That picture should show keef pulling rabbis from his hat.
And on that note – mirvis. Kvetching about the limited arms restrictions put on israel.
Tough shit. Doesn’t go far enough as far as I’m concerned. And don’t tell me that Palestinians are a ‘shared enemy’
They might be YOUR enemy – I’ve got no beef with them.
Re: Your penultimate paragraph.
I am kind of reminded of that old footage of an African-American man holding up a sign that read:
“No Viet Cong ever called me n***er”
Whenever I see that I always think “Good point, well made”
I have always got on well with then. Not my enemy. Tougher than they look, mind you.Odds for EDL, FLA against Palestinian youth Ladbrooks?
The incremental ratcheting effect which leads to fascism in a society is described in this piece from Milton Mayer’s “They thought They Were Free”:
https://press.uchicago.edu/Misc/Chicago/511928.html%5D
“”What happened here was the gradual habituation of the people, little by little, to being governed by surprise; to receiving decisions deliberated in secret; to believing that the situation was so complicated that the government had to act on information which the people could not understand, or so dangerous that, even if the people could not understand it, it could not be released because of national security. And their sense of identification with Hitler, their trust in him, made it easier to widen this gap and reassured those who would otherwise have worried about it.
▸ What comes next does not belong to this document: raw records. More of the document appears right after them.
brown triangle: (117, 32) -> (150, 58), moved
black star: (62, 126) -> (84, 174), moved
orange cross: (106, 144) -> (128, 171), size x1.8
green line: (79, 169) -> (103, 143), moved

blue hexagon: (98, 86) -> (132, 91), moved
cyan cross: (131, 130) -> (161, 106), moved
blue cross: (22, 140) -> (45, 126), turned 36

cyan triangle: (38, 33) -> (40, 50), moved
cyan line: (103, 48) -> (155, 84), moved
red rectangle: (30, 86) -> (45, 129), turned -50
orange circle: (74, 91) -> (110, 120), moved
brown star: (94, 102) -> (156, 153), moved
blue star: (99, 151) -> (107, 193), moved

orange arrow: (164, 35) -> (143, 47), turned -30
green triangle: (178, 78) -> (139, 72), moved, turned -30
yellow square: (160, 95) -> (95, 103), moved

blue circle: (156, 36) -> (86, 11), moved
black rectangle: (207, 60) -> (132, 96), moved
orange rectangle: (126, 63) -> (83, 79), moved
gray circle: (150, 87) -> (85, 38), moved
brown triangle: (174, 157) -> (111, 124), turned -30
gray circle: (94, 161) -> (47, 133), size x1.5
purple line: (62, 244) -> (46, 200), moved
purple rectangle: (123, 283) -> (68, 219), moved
“This separation of government from people, this widening of the gap, took place so gradually and so insensibly, each step disguised (perhaps not even intentionally) as a temporary emergency measure or associated with true patriotic allegiance or with real social purposes. And all the crises and reforms (real reforms, too) so occupied the people that they did not see the slow motion underneath, of the whole process of government growing remoter and remoter…..
….To live in this process is absolutely not to be able to notice it—please try to believe me—unless one has a much greater degree of political awareness, acuity, than most of us had ever had occasion to develop. Each step was so small, so inconsequential, so well explained or, on occasion, ‘regretted,’ that, unless one were detached from the whole process from the beginning, unless one understood what the whole thing was in principle, what all these ‘little measures’ that no ‘patriotic German’ could resent must some day lead to, one no more saw it developing from day to day than a farmer in his field sees the corn growing. One day it is over his head…..
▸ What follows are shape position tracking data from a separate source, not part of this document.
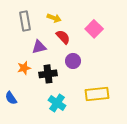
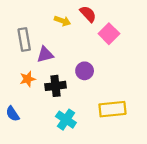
gray rectangle: (25, 21) -> (24, 39), moved
red semicircle: (63, 37) -> (88, 14), moved

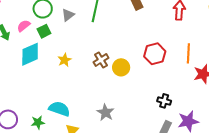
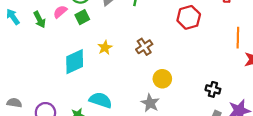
cyan diamond: (30, 54) -> (75, 62), moved
red hexagon: (155, 54) -> (189, 17), moved
yellow circle: (121, 67) -> (162, 79), moved

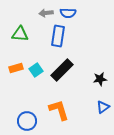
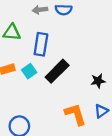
blue rectangle: (58, 36) -> (41, 44), moved
orange L-shape: (59, 110) -> (75, 114), moved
….You see,” my colleague went on, “one doesn’t see exactly where or how to move. Believe me, this is true. Each act, each occasion, is worse than the last, but only a little worse. You wait for the next and the next. You wait for one great shocking occasion, thinking that others, when such a shock comes, will join with you in resisting somehow. You don’t want to act, or even talk, alone; you don’t want to ‘go out of your way to make trouble.’ Why not?—Well, you are not in the habit of doing it. And it is not just fear, fear of standing alone, that restrains you; it is also genuine uncertainty…..
……But the one great shocking occasion, when tens or hundreds or thousands will join with you, never comes. That’s the difficulty. If the last and worst act of the whole regime had come immediately after the first and smallest, thousands, yes, millions would have been sufficiently shocked—if, let us say, the gassing of the Jews in ’43 had come immediately after the ‘German Firm’ stickers on the windows of non-Jewish shops in ’33. But of course this isn’t the way it happens. In between come all the hundreds of little steps, some of them imperceptible, each of them preparing you not to be shocked by the next. Step C is not so much worse than Step B, and, if you did not make a stand at Step B, why should you at Step C? And so on to Step D.”
Dave, yes indeed. Baby steps.
The removal of civil liberties has been a little less subtle than how the Nazis went about it.
As I mentioned in another thread last week, it all started with the removal of the right to silence.
And how did that come about? Because some Irish bloke sat on a toerag MP’s (tom king) wall.
But lest we forget, the bliarite government(s) made sweeping changes to civil liberties, most by the back door – and distracting the populace with an overextended, overcomplicated (by design) unnecessary legal battle to prevent some toffs from chasing a fucking fox across a field.
The RIPA act being a fascist’s wet dream. And people have sleepwalked into the state we have today.
Today’s (robber) barons have got the magna carta their predecessors intended.